Some weights of BertModel were not initialized from the model checkpoint at /cluster/tufts/tuftsai/pnadel01/greek-bert/hf_format and are newly initialized: ['pooler.dense.bias', 'pooler.dense.weight']
You should probably TRAIN this model on a down-stream task to be able to use it for predictions and inference.


In [9]:
ds = WSDDataset(
    data_path='/cluster/tufts/tuftsai/pnadel01/greek-bert/wsd/ancient-greek-wsd-data/harmonia_glaux.txt',
    tokenizer=tokenizer,
    glaux_data=sentences,
    target_word='ἁρμονιά',
    max_length=config.max_length
)

Loaded 538 examples for target word 'ἁρμονιά'.


In [10]:
train_size = int((1 - config.test_size) * len(ds))
val_size = len(ds) - train_size

train_dataset, val_dataset = torch.utils.data.random_split(
    ds,
    [train_size, val_size],
    generator=torch.Generator().manual_seed(config.random_state)
)

train_loader = DataLoader(
    train_dataset,
    batch_size=config.batch_size,
    shuffle=True,
    num_workers=0  # Set to 0 for debugging, increase for speed
)

val_loader = DataLoader(
    val_dataset,
    batch_size=config.batch_size,
    shuffle=False,
    num_workers=0
)

In [12]:
import torch.nn as nn

class WSDClassifier(nn.Module):    
    def __init__(self, bert_model, num_senses: int, dropout: float = 0.1):
        super().__init__()
        self.bert = bert_model
        self.dropout = nn.Dropout(dropout)
        self.classifier = nn.Linear(self.bert.config.hidden_size, num_senses)
        
    def forward(self, input_ids, attention_mask, target_position):
        outputs = self.bert(
            input_ids=input_ids,
            attention_mask=attention_mask,
            return_dict=True
        )
        
        sequence_output = outputs.last_hidden_state  # [batch_size, seq_len, hidden_size]
        batch_size = sequence_output.size(0)
        
        target_embeddings = sequence_output[
            torch.arange(batch_size, device=sequence_output.device),
            target_position
        ]  # [batch_size, hidden_size]
        
        target_embeddings = self.dropout(target_embeddings)
        logits = self.classifier(target_embeddings)
        
        return logits

In [13]:
wsd_classifier = WSDClassifier(bert_model=model, num_senses=ds.num_senses, dropout=config.dropout)
wsd_classifier = wsd_classifier.to('cuda' if torch.cuda.is_available() else 'cpu')

In [14]:
for batch in train_loader:
    input_ids = batch['input_ids'].to('cuda' if torch.cuda.is_available() else 'cpu')
    attention_mask = batch['attention_mask'].to('cuda' if torch.cuda.is_available() else 'cpu')
    target_positions = batch['target_position'].to('cuda' if torch.cuda.is_available() else 'cpu')
    labels = batch['label'].to('cuda' if torch.cuda.is_available() else 'cpu')

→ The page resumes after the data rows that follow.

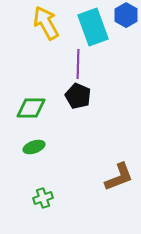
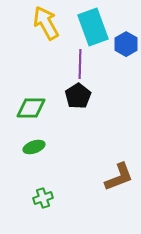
blue hexagon: moved 29 px down
purple line: moved 2 px right
black pentagon: rotated 15 degrees clockwise
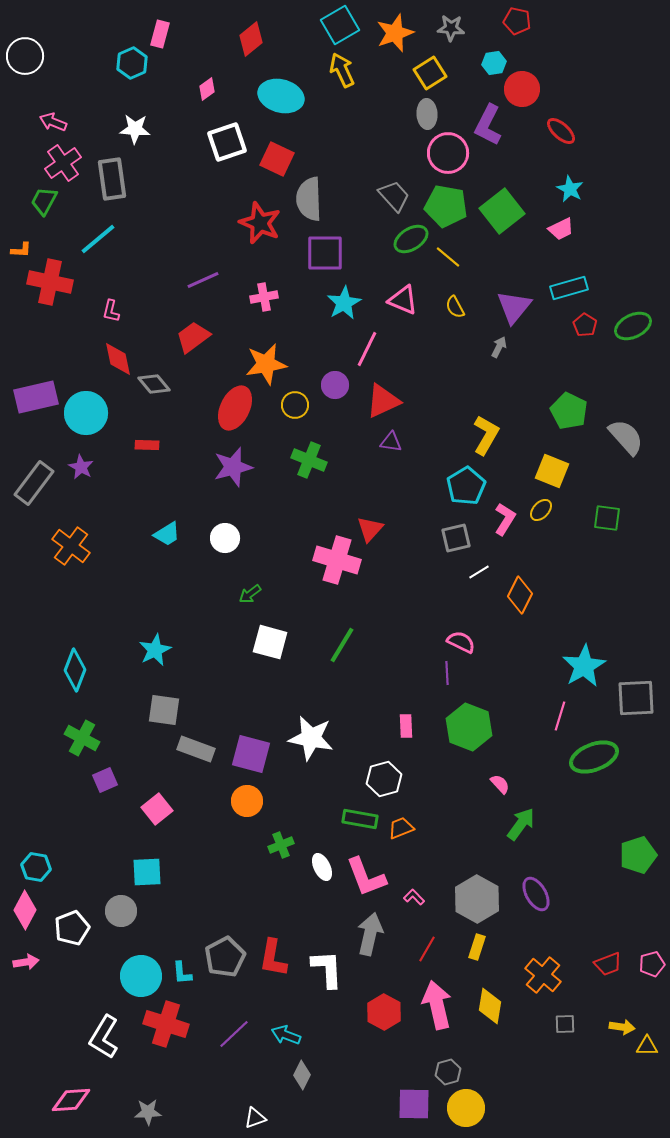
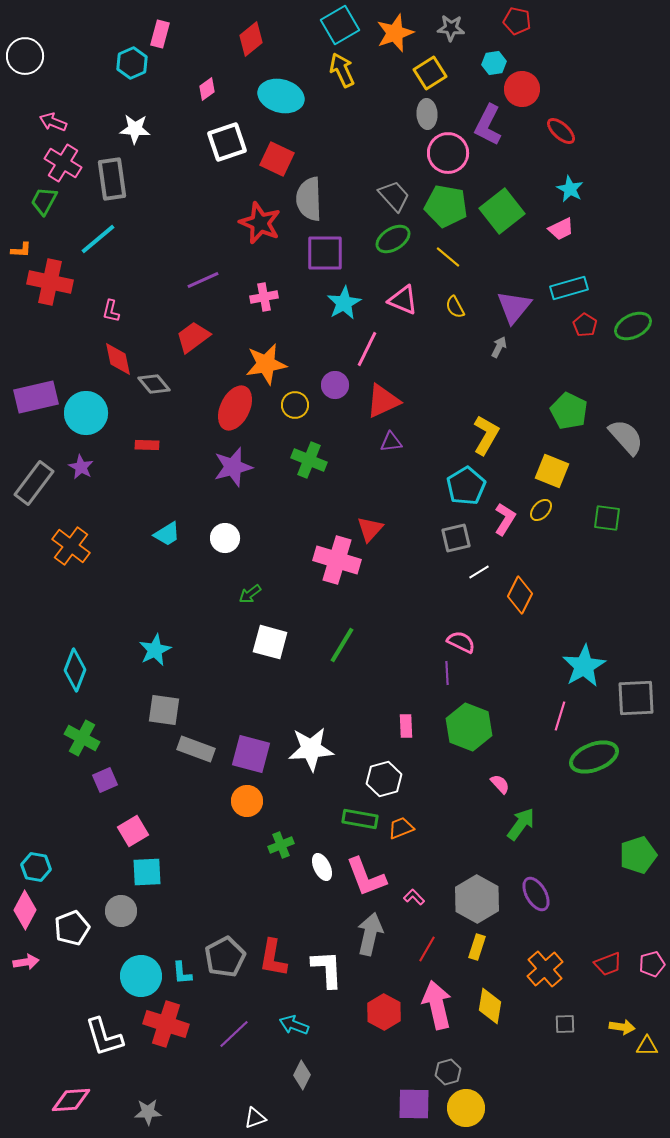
pink cross at (63, 163): rotated 24 degrees counterclockwise
green ellipse at (411, 239): moved 18 px left
purple triangle at (391, 442): rotated 15 degrees counterclockwise
white star at (311, 738): moved 11 px down; rotated 15 degrees counterclockwise
pink square at (157, 809): moved 24 px left, 22 px down; rotated 8 degrees clockwise
orange cross at (543, 975): moved 2 px right, 6 px up; rotated 9 degrees clockwise
cyan arrow at (286, 1035): moved 8 px right, 10 px up
white L-shape at (104, 1037): rotated 48 degrees counterclockwise
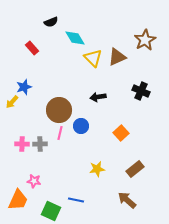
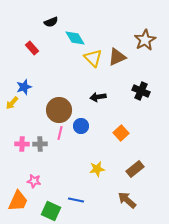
yellow arrow: moved 1 px down
orange trapezoid: moved 1 px down
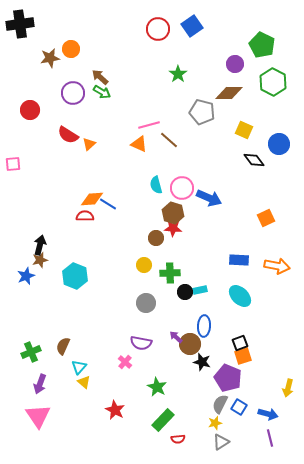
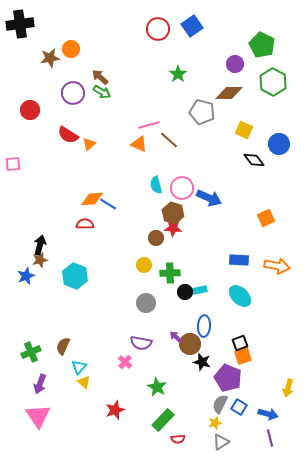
red semicircle at (85, 216): moved 8 px down
red star at (115, 410): rotated 24 degrees clockwise
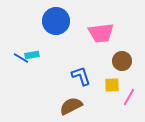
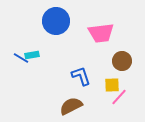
pink line: moved 10 px left; rotated 12 degrees clockwise
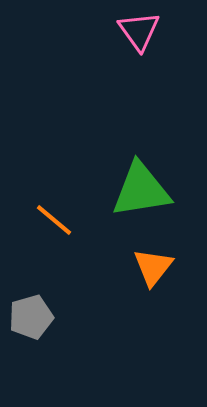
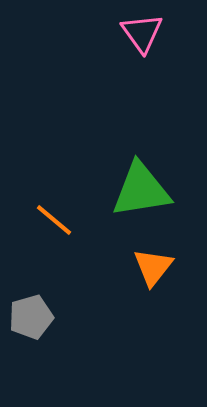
pink triangle: moved 3 px right, 2 px down
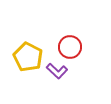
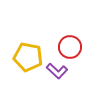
yellow pentagon: rotated 16 degrees counterclockwise
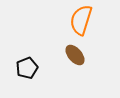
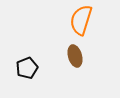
brown ellipse: moved 1 px down; rotated 25 degrees clockwise
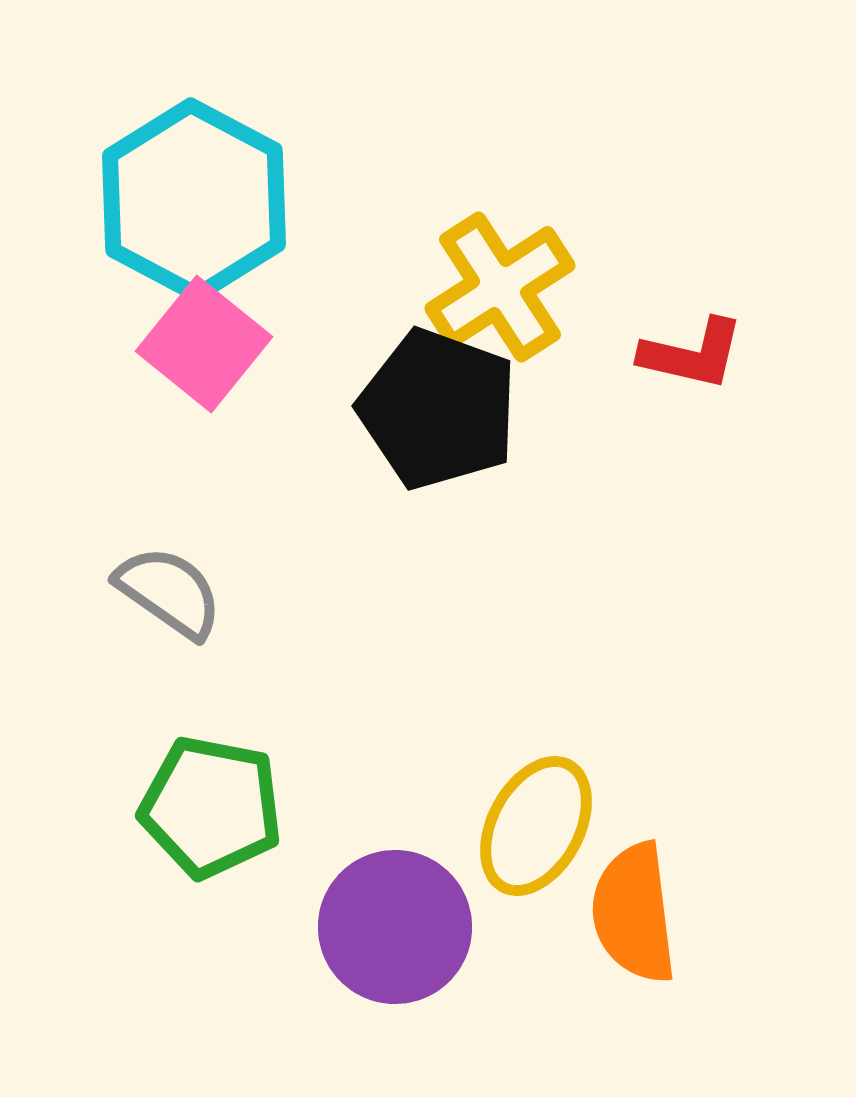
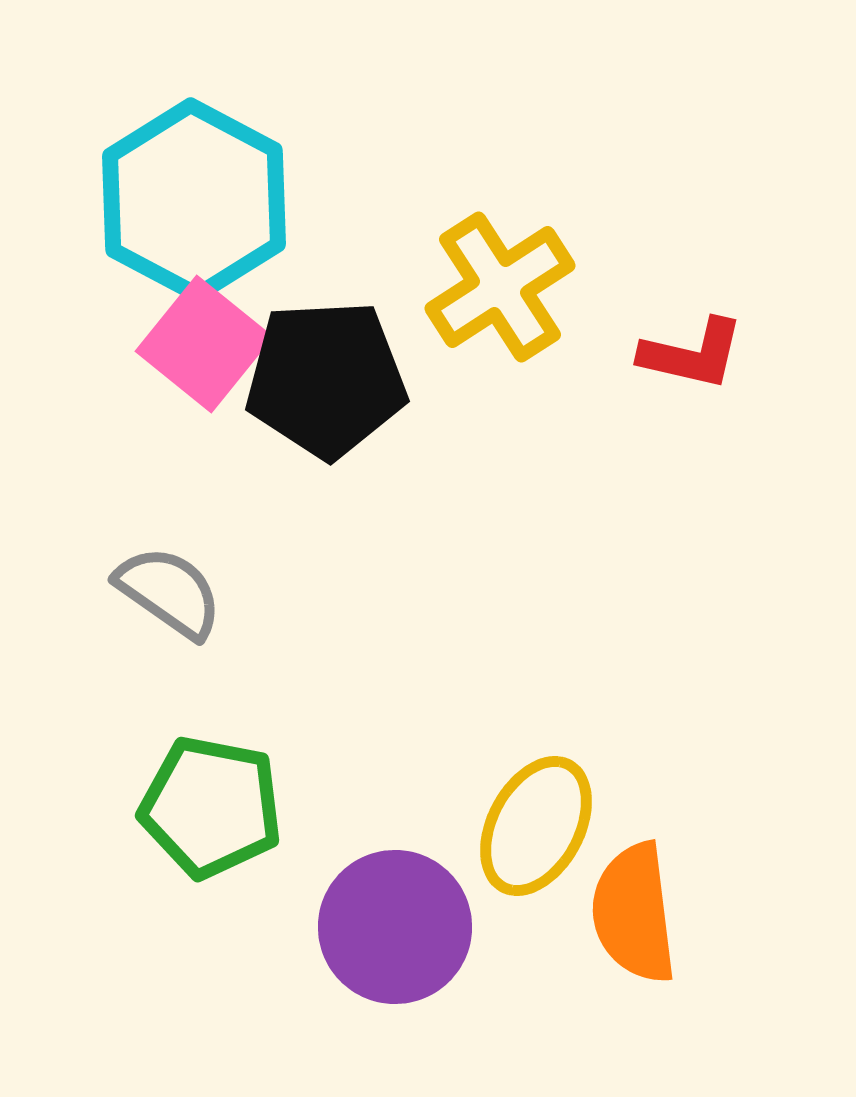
black pentagon: moved 112 px left, 30 px up; rotated 23 degrees counterclockwise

    logits = wsd_classifier(input_ids, attention_mask, target_positions)

    print(logits.shape)
    break

torch.Size([16, 3])


In [15]:
from transformers import get_linear_schedule_with_warmup
from tqdm import tqdm

class Trainer:
    def __init__(self, model, train_loader, val_loader, config):
        self.model = model
        self.train_loader = train_loader
        self.val_loader = val_loader
        self.config = config

        self.optimizer = torch.optim.AdamW(
            self.model.parameters(),
            lr=self.config.learning_rate,
            weight_decay=self.config.weight_decay
        )

        total_steps = len(train_loader) * config.num_epochs
        self.scheduler = get_linear_schedule_with_warmup(
            self.optimizer,
            num_warmup_steps=config.warmup_steps,
            num_training_steps=total_steps
        )
        
        self.criterion = nn.CrossEntropyLoss()
        self.best_val_acc = 0.0
        self.history = {'train_loss': [], 'train_acc': [], 'val_loss': [], 'val_acc': []}
    
    def train_epoch(self):
        self.model.train()
        total_loss = 0.0
        correct = 0
        total = 0

        pbar = tqdm(self.train_loader, desc='Training')
        for batch in pbar:
            input_ids = batch['input_ids'].to('cuda' if torch.cuda.is_available() else 'cpu')
            attention_mask = batch['attention_mask'].to('cuda' if torch.cuda.is_available() else 'cpu')
            target_positions = batch['target_position'].to('cuda' if torch.cuda.is_available() else 'cpu')
            labels = batch['label'].to('cuda' if torch.cuda.is_available() else 'cpu')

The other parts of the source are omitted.